• **ASSIGNMENT**
Copy each line below in which the string "their" appears.

• **Structured page parsing data**
########
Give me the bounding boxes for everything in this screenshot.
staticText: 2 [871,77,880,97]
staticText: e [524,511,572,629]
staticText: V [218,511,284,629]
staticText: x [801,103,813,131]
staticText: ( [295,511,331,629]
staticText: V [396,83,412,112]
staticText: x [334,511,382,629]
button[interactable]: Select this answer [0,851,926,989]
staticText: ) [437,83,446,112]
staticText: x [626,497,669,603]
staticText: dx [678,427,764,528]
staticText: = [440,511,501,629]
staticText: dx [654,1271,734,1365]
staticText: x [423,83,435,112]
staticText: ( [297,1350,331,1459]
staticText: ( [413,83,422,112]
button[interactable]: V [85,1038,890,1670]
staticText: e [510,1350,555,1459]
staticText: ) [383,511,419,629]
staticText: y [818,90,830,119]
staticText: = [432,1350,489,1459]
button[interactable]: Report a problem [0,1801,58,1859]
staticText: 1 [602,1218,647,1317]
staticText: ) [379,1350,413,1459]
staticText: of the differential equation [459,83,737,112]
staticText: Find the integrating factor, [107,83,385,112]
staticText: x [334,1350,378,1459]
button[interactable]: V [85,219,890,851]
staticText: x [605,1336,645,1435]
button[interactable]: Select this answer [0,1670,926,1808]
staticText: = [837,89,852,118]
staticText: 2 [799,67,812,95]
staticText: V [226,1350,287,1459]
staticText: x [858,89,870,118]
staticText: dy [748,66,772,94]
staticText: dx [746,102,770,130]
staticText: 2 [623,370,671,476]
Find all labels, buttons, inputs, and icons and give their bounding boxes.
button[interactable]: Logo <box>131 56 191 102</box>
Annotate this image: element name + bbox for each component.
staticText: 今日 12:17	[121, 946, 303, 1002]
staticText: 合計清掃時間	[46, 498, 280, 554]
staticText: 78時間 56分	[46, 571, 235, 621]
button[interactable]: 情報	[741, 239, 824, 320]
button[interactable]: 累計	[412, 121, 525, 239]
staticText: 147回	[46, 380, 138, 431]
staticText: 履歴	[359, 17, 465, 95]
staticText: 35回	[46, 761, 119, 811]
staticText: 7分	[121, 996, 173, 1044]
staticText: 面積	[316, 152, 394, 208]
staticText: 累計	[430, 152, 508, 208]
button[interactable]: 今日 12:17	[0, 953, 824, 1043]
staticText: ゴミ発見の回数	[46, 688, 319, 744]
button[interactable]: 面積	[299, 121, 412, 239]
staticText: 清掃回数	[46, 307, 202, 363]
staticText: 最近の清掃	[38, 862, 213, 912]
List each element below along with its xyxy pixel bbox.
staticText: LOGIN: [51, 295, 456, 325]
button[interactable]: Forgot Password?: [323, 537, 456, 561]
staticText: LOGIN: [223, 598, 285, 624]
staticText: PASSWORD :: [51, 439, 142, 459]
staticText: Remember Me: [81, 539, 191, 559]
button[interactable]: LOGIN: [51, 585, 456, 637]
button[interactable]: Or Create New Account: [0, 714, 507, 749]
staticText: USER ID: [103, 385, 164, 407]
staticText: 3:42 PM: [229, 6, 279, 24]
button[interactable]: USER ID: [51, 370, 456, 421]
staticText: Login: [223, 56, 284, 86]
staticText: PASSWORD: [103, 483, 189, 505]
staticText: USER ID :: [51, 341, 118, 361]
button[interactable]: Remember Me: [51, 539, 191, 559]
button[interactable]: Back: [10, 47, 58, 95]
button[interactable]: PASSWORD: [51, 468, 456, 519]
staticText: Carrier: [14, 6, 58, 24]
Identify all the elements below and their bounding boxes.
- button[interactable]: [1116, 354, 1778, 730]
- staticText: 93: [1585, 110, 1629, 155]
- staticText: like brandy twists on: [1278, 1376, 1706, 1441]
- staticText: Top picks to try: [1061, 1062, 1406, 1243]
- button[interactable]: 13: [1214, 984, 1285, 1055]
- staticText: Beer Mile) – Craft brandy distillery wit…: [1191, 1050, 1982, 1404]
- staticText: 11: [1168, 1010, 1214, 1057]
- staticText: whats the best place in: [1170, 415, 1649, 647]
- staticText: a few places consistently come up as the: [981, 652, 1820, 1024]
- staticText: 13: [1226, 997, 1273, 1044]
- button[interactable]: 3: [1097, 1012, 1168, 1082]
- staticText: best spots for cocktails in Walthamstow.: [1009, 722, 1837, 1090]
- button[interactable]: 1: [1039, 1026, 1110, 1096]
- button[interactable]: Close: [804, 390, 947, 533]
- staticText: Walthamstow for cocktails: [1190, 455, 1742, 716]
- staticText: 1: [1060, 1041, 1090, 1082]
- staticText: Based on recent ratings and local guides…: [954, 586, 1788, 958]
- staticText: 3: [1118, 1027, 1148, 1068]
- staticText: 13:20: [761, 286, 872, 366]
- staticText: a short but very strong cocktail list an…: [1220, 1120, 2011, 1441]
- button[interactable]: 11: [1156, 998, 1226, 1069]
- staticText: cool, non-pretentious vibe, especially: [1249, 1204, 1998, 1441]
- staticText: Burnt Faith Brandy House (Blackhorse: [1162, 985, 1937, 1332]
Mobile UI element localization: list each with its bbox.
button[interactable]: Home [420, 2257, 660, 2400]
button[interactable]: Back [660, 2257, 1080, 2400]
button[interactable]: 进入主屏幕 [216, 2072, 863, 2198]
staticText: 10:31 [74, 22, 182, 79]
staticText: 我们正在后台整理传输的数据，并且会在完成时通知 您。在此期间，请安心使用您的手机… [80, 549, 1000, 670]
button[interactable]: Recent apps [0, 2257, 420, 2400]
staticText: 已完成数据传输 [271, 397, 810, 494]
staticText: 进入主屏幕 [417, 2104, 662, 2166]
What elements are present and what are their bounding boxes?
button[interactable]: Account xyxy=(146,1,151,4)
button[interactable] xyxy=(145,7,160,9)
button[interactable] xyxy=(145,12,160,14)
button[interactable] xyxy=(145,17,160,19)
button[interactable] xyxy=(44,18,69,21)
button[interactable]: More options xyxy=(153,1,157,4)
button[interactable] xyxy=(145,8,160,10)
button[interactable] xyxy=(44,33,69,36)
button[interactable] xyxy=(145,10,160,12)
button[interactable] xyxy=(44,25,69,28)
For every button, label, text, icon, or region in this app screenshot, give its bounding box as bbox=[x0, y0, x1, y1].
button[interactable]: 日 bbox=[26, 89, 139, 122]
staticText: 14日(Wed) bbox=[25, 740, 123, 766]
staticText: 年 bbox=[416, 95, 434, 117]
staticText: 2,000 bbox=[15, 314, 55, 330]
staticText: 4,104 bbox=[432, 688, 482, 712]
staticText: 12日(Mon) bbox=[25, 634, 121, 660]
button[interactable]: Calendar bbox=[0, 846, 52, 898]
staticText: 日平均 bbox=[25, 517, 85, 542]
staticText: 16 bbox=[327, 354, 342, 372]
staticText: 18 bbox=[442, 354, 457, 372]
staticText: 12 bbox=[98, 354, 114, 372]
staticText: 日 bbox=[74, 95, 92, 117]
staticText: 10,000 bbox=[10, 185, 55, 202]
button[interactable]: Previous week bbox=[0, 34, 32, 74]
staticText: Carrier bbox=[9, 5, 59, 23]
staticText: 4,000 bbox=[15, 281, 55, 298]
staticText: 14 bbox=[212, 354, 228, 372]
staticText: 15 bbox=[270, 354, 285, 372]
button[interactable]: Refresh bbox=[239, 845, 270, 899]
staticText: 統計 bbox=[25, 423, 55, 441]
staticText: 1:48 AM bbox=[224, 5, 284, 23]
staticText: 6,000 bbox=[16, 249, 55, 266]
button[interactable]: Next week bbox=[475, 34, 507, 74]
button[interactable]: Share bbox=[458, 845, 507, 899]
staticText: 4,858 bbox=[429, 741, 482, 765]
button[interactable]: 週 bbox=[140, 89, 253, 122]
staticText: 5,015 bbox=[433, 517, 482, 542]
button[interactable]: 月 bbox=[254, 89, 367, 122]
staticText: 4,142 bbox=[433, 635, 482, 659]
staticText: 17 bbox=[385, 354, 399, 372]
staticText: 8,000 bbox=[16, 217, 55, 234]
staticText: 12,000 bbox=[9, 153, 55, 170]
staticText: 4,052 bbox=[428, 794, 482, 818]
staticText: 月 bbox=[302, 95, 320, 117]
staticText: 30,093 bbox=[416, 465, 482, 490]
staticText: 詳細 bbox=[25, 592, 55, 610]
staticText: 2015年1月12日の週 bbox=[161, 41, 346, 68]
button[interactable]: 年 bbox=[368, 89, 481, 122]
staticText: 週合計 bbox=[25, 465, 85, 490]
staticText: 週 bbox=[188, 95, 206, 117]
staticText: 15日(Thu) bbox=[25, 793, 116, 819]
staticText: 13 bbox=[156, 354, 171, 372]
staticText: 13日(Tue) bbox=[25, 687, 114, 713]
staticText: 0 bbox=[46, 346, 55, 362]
########
• **RESULT**
Find all labels, buttons, inputs, and icons and give their bounding boxes.
Identify all the elements below and their bounding boxes.
What elements are present and what are their bounding boxes?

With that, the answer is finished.